*WORK ITEM*
Each line in the records below that has the word "half" should be copied.

Collected data
"""
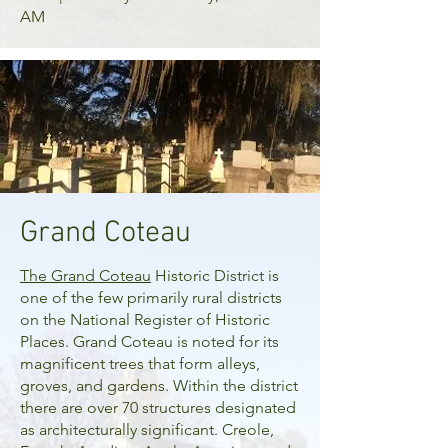
AM
Grand Coteau
The
Grand Coteau
Historic District is
one of the few primarily rural districts
on the National Register of Historic
Places. Grand Coteau is noted for its
magnificent trees that form alleys,
groves, and gardens. Within the district
there are over 70 structures designated
as architecturally significant. Creole,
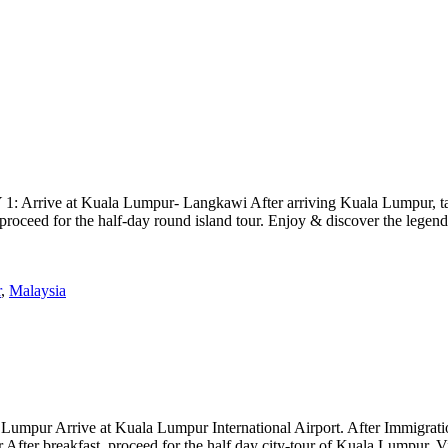
rrive at Kuala Lumpur- Langkawi After arriving Kuala Lumpur, take f
, proceed for the half-day round island tour. Enjoy & discover the lege
r
,
Malaysia
ur Arrive at Kuala Lumpur International Airport. After Immigration fo
r After breakfast, proceed for the half day city-tour of Kuala Lumpur.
"""
*EXERCISE RESPONSE*
, proceed for the half-day round island tour. Enjoy & discover the lege
r After breakfast, proceed for the half day city-tour of Kuala Lumpur.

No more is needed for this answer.